**DATASET CONTENT:**
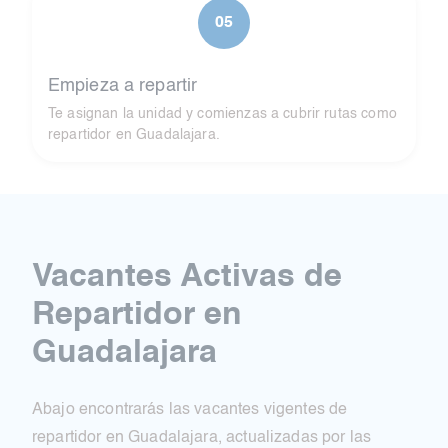
05
Empieza a repartir
Te asignan la unidad y comienzas a cubrir rutas como
repartidor en Guadalajara.
Vacantes Activas de
Repartidor en
Guadalajara
Abajo encontrarás las vacantes vigentes de
repartidor en Guadalajara, actualizadas por las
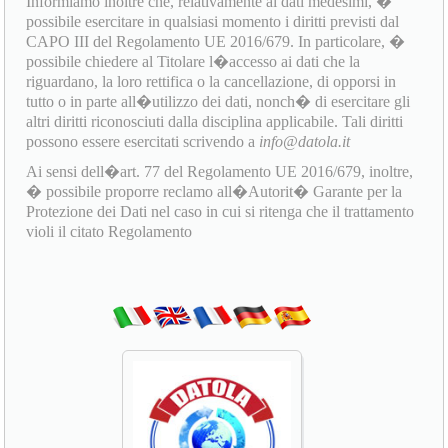
Informiamo inoltre che, relativamente ai dati medesimi, �
possibile esercitare in qualsiasi momento i diritti previsti dal
CAPO III del Regolamento UE 2016/679. In particolare, �
possibile chiedere al Titolare l�accesso ai dati che la
riguardano, la loro rettifica o la cancellazione, di opporsi in
tutto o in parte all�utilizzo dei dati, nonch� di esercitare gli
altri diritti riconosciuti dalla disciplina applicabile. Tali diritti
possono essere esercitati scrivendo a
info@datola.it
Ai sensi dell�art. 77 del Regolamento UE 2016/679, inoltre,
� possibile proporre reclamo all�Autorit� Garante per la
Protezione dei Dati nel caso in cui si ritenga che il trattamento
violi il citato Regolamento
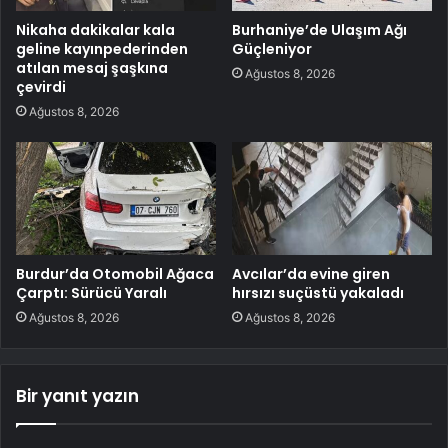
Nikaha dakikalar kala
Burhaniye’de Ulaşım Ağı
geline kayınpederinden
Güçleniyor
atılan mesaj şaşkına
Ağustos 8, 2026
çevirdi
Ağustos 8, 2026
Burdur’da Otomobil Ağaca
Avcılar’da evine giren
Çarptı: Sürücü Yaralı
hırsızı suçüstü yakaladı
Ağustos 8, 2026
Ağustos 8, 2026
Bir yanıt yazın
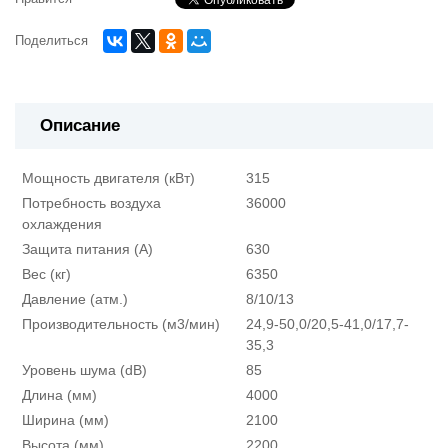
Поделиться
Описание
Мощность двигателя (кВт)
315
Потребность воздуха
36000
охлаждения
Защита питания (А)
630
Вес (кг)
6350
Давление (атм.)
8/10/13
Производительность (м3/мин)
24,9-50,0/20,5-41,0/17,7-
35,3
Уровень шума (dB)
85
Длина (мм)
4000
Ширина (мм)
2100
Высота (мм)
2200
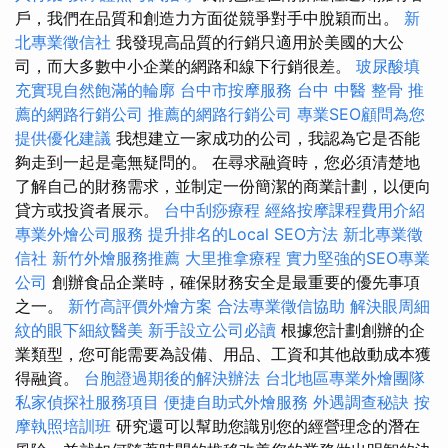
戶，我們在品質和創造力方面從競爭對手中脫穎而出。
新
北專業徵信社
我發現高品質的行銷只適用於美國的大公
司，而大多數中小企業的網路和線下行銷很差。
玻尿酸填
充實現自然飽滿的輪廓
台中市按摩服務
台中 中醫 整骨
推
薦的網路行銷公司
推薦的網路行銷公司
專業SEO顧問為您
提供優化建議
我想建立一家成功的公司，我認為它是否能
夠走到一起是毫無疑問的。 在尋求融資時，您必須清楚地
了解自己的財務需求，並制定一份簡潔的商業計劃，以便向
貸方或投資者展示。
台中刮痧療程
經絡按摩課程費用介紹
專業外燴公司服務
提升排名的Local SEO方法
新北專業徵
信社
新竹外燴服務推薦
大里推拿療程
實力堅強的SEO專業
公司
創辦食品企業時，確保財務安全是最重要的優先事項
之一。
新竹高評價外燴方案
合法專業徵信協助
解決眼周細
紋的眼下細紋醫美
新手設立公司必讀
根據您計劃創辦的企
業類型，您可能需要為設備、用品、工資和其他啟動成本獲
得融資。
台胞證過期後的解決辦法
台北地區專業外燴團隊
私家偵探社服務項目
便捷自助式外燴服務
外遇調查秘訣
按
摩執照培訓班
研究還可以幫助您識別您的經營理念的潛在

**PROBLEM TO SOLVE:** For every entry, return its exact wording and leave out any image.

**SOLUTION:**
05
Empieza a repartir
Te asignan la unidad y comienzas a cubrir rutas como
repartidor en Guadalajara.
Vacantes Activas de
Repartidor en
Guadalajara
Abajo encontrarás las vacantes vigentes de
repartidor en Guadalajara, actualizadas por las
Informiamo inoltre che, relativamente ai dati medesimi, �
possibile esercitare in qualsiasi momento i diritti previsti dal
CAPO III del Regolamento UE 2016/679. In particolare, �
possibile chiedere al Titolare l�accesso ai dati che la
riguardano, la loro rettifica o la cancellazione, di opporsi in
tutto o in parte all�utilizzo dei dati, nonch� di esercitare gli
altri diritti riconosciuti dalla disciplina applicabile. Tali diritti
possono essere esercitati scrivendo a
info@datola.it
Ai sensi dell�art. 77 del Regolamento UE 2016/679, inoltre,
� possibile proporre reclamo all�Autorit� Garante per la
Protezione dei Dati nel caso in cui si ritenga che il trattamento
violi il citato Regolamento
Nikaha dakikalar kala
Burhaniye’de Ulaşım Ağı
geline kayınpederinden
Güçleniyor
atılan mesaj şaşkına
Ağustos 8, 2026
çevirdi
Ağustos 8, 2026
Burdur’da Otomobil Ağaca
Avcılar’da evine giren
Çarptı: Sürücü Yaralı
hırsızı suçüstü yakaladı
Ağustos 8, 2026
Ağustos 8, 2026
Bir yanıt yazın
Поделиться
Описание
Мощность двигателя (кВт)
315
Потребность воздуха
36000
охлаждения
Защита питания (А)
630
Вес (кг)
6350
Давление (атм.)
8/10/13
Производительность (м3/мин)
24,9-50,0/20,5-41,0/17,7-
35,3
Уровень шума (dB)
85
Длина (мм)
4000
Ширина (мм)
2100
Высота (мм)
2200
戶，我們在品質和創造力方面從競爭對手中脫穎而出。
新
北專業徵信社
我發現高品質的行銷只適用於美國的大公
司，而大多數中小企業的網路和線下行銷很差。
玻尿酸填
充實現自然飽滿的輪廓
台中市按摩服務
台中 中醫 整骨
推
薦的網路行銷公司
推薦的網路行銷公司
專業SEO顧問為您
提供優化建議
我想建立一家成功的公司，我認為它是否能
夠走到一起是毫無疑問的。 在尋求融資時，您必須清楚地
了解自己的財務需求，並制定一份簡潔的商業計劃，以便向
貸方或投資者展示。
台中刮痧療程
經絡按摩課程費用介紹
專業外燴公司服務
提升排名的Local SEO方法
新北專業徵
信社
新竹外燴服務推薦
大里推拿療程
實力堅強的SEO專業
公司
創辦食品企業時，確保財務安全是最重要的優先事項
之一。
新竹高評價外燴方案
合法專業徵信協助
解決眼周細
紋的眼下細紋醫美
新手設立公司必讀
根據您計劃創辦的企
業類型，您可能需要為設備、用品、工資和其他啟動成本獲
得融資。
台胞證過期後的解決辦法
台北地區專業外燴團隊
私家偵探社服務項目
便捷自助式外燴服務
外遇調查秘訣
按
摩執照培訓班
研究還可以幫助您識別您的經營理念的潛在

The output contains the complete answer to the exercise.